Gate News Report, March 20 — As on-chain data continues to accumulate, a phased conclusion has emerged in the debate between permissioned and permissionless blockchains. Data shows that approximately $16 billion worth of real-world assets (RWA) are deployed in a distributed manner on the Ethereum network, significantly ahead of public chains like BNB Chain and Solana.
Structurally, distributed assets allow investors to hold and transfer directly via wallets and access DeFi protocols for composability and lending, while representative assets are mainly used for recording and auditing, lacking liquidity. Although private network Canton records assets totaling $352 billion, these figures are primarily used for internal institutional ledgers and do not represent actual capital inflows.
Industry opinions are gradually converging.
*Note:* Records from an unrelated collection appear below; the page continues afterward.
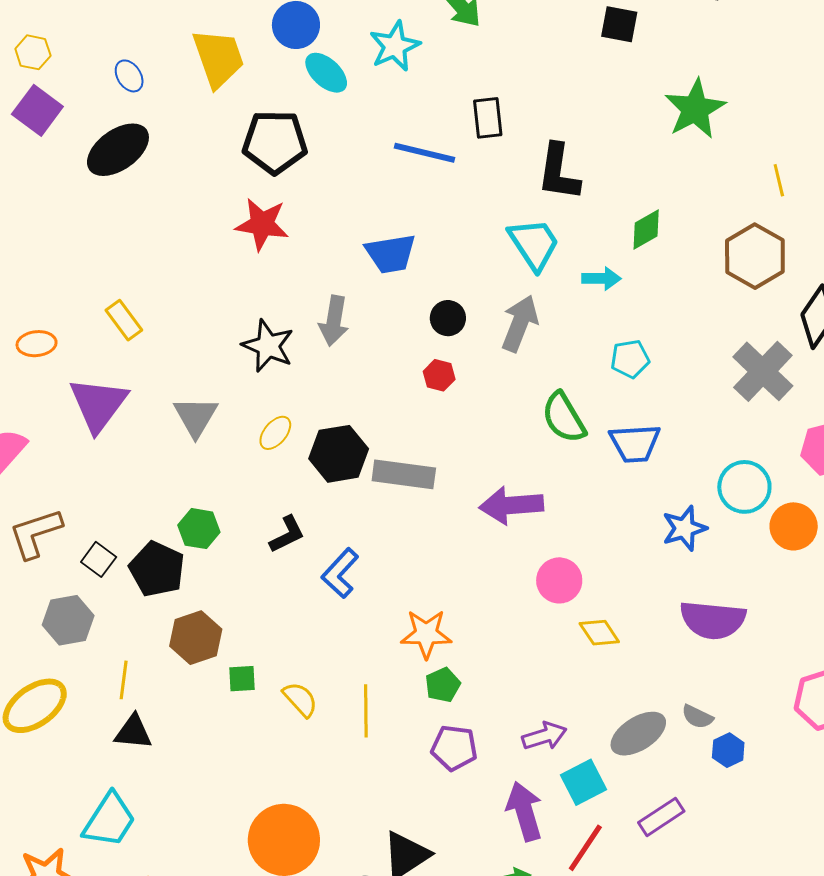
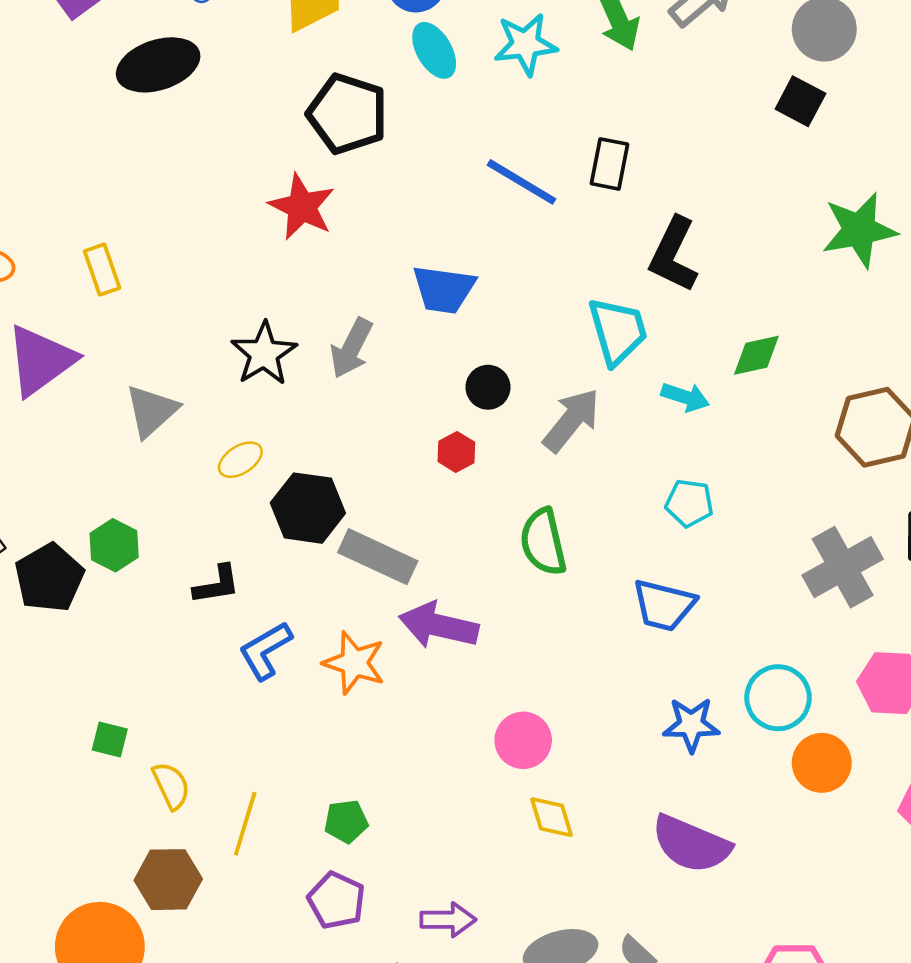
green semicircle: (564, 418) -> (543, 542), moved
purple arrow: (511, 505) -> (439, 625), moved
orange star: (426, 634) -> (354, 663), moved
brown hexagon: (196, 638) -> (168, 880), moved

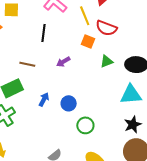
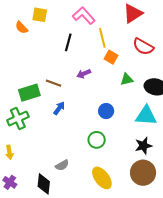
yellow line: (85, 16) -> (102, 38), moved
red semicircle: (106, 28) -> (143, 47), moved
brown line: (27, 64) -> (54, 83), moved
blue circle: (69, 103) -> (106, 111), moved

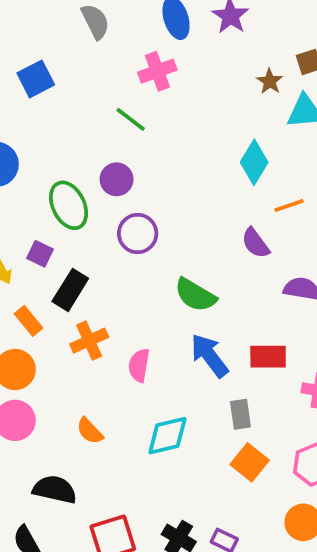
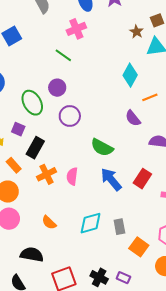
red rectangle: (268, 357) -> (142, 179), turned -54
pink semicircle: (139, 365) -> (72, 176), moved
gray rectangle: (240, 414) -> (119, 227), moved
orange square: (250, 462) -> (139, 247), moved

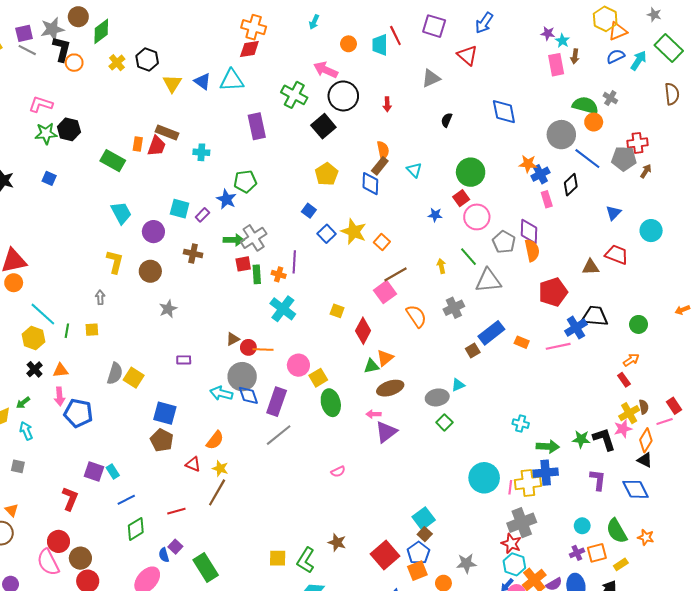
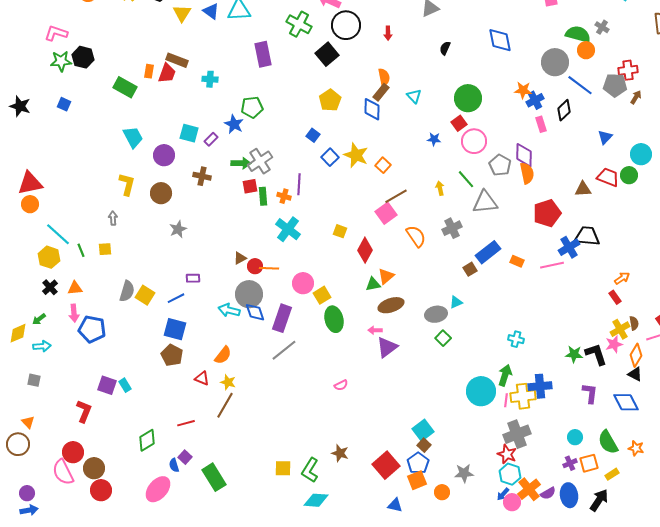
green circle: (639, 324) -> (629, 175), moved
green line: (67, 331) -> (81, 250), turned -32
cyan arrow: (26, 431) -> (42, 346), turned 108
green arrow: (548, 446) -> (505, 375), moved, turned -75
blue line: (126, 500) -> (176, 298), moved

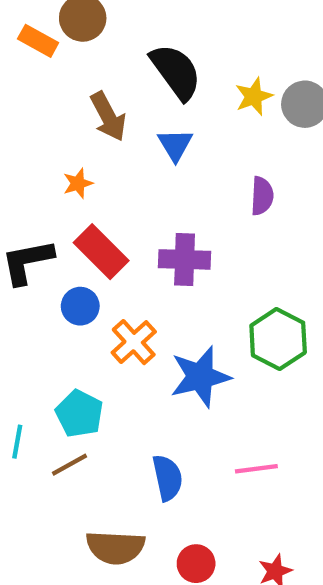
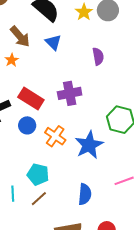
orange star: (78, 183) -> (12, 60), moved
blue semicircle: (168, 478) -> (85, 194), turned 30

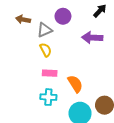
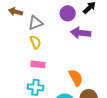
purple circle: (63, 16) -> (68, 13), moved
orange semicircle: (75, 84) -> (76, 78), moved

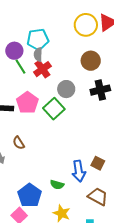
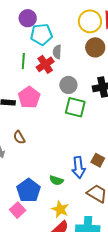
purple circle: (14, 51) -> (28, 18), moved
gray semicircle: (38, 55) -> (57, 52), moved
brown circle: (91, 61) -> (95, 47), moved
green line: (21, 67) -> (23, 61), turned 35
green square: (54, 109) -> (75, 107), moved, turned -35

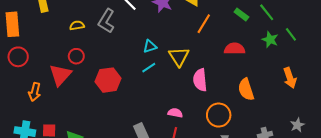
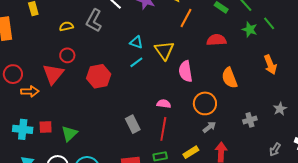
cyan triangle: (150, 46) -> (136, 42), turned 40
red circle: (18, 57) -> (13, 74), moved
orange arrow: (35, 92) -> (30, 91), turned -102

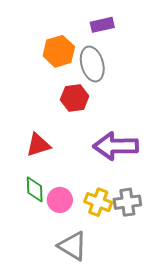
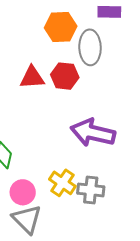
red triangle: (38, 145) -> (32, 77), moved
pink circle: (60, 200) -> (23, 192), moved

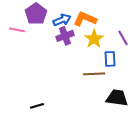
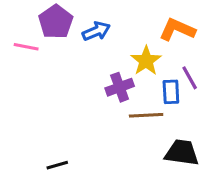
orange L-shape: (85, 19) -> (177, 30), moved
purple cross: (65, 36) -> (120, 87), moved
purple line: (123, 38) -> (190, 78), moved

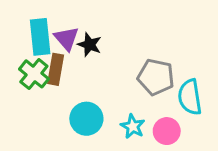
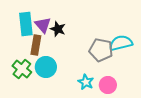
green cross: (34, 74) -> (22, 69), moved
cyan semicircle: (190, 97) -> (121, 43), moved, turned 85
cyan circle: (86, 119) -> (46, 67), moved

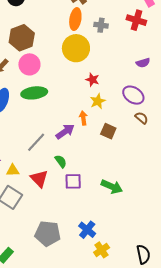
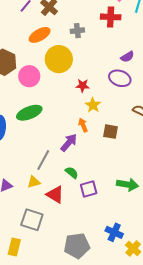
orange ellipse: (75, 19) -> (40, 35), moved, turned 65
pink circle: (29, 64) -> (29, 76), moved
purple ellipse: (133, 95) -> (120, 78), moved
yellow triangle: (13, 170) -> (34, 182), moved

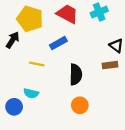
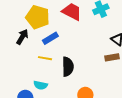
blue rectangle: (58, 43) -> (50, 38), moved
black semicircle: (76, 74) -> (68, 67), moved

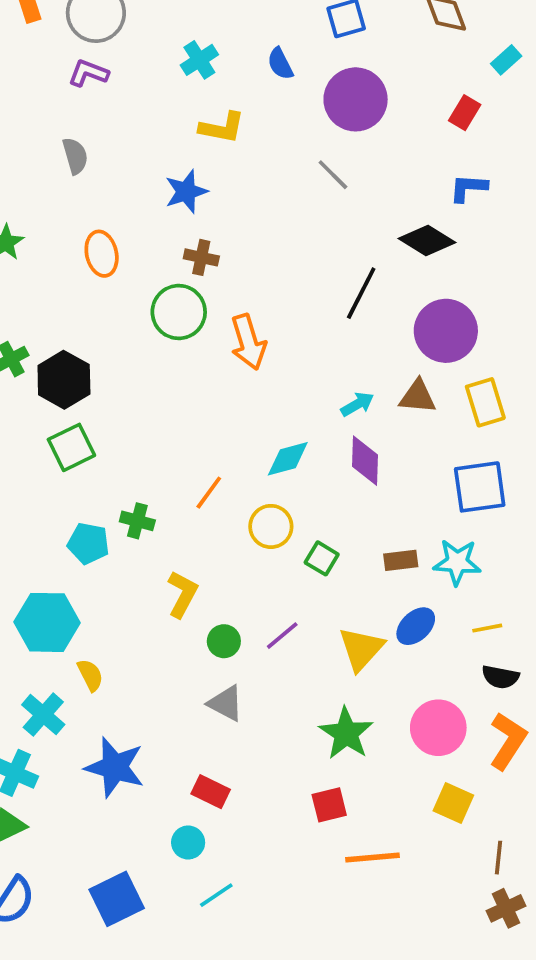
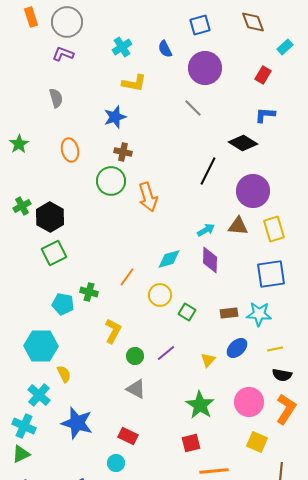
yellow triangle: (361, 649) -> (208, 360), size x0.6

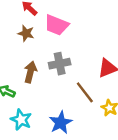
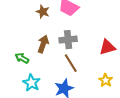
brown line: (85, 92) -> (71, 63), moved

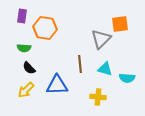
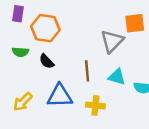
black semicircle: (29, 68) -> (47, 61), moved
yellow cross: (98, 97) -> (95, 105), moved

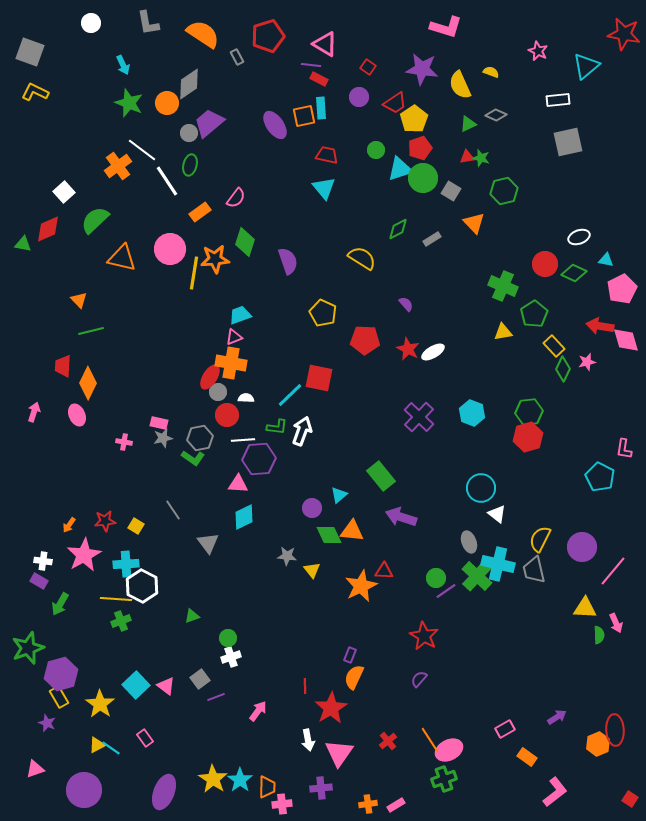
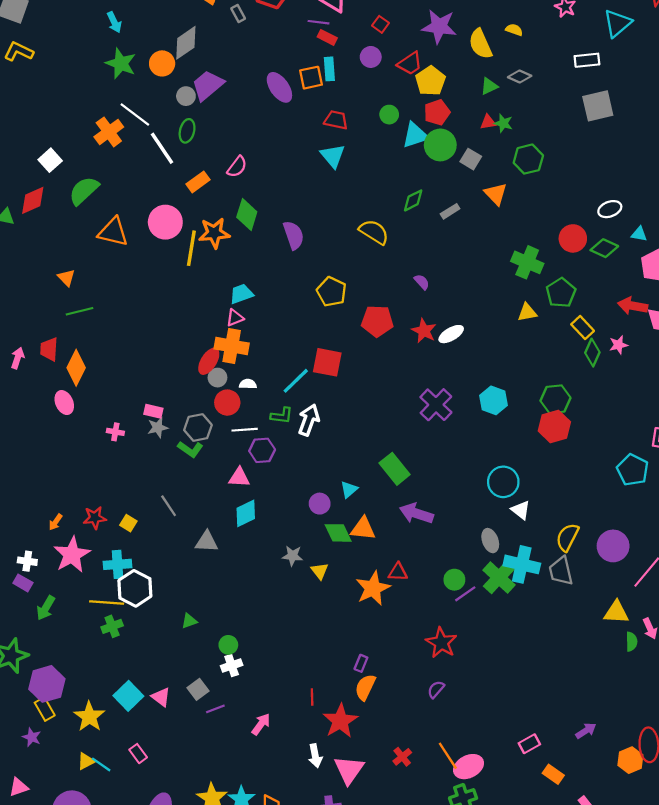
pink arrow: (34, 412) -> (18, 358), moved
purple hexagon: (259, 459) -> (262, 450), size x0.7
gray triangle: (208, 543) -> (207, 542), turned -50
Experts like Cody Carbone, Matt Hougan, and Geoff Kendrick believe that, in the long term, permissionless public chain architectures have greater advantages, especially in terms of global liquidity, openness, and developer ecosystems. Even private chain projects like R3 are beginning to seek collaborations with public chains such as Solana to gain broader liquidity support.
Notably, while current mainstream RWA projects are deployed on public chains, many adopt permissioned access mechanisms, such as KYC and whitelist controls, creating a hybrid model of “open underlying layer + compliant entry.” For example, Aave Horizon’s RWA business accounts for only a small fraction of the overall protocol, and recent user activity and collateralization levels have declined, indicating that institutional participation is still in the exploratory stage.
Analysis suggests that although private chains have certain advantages in compliance and privacy, capital and applications are gradually shifting toward public chains. With technological advancements and improved compliance tools, the potential of permissionless blockchains in asset issuance and DeFi integration is further being unlocked.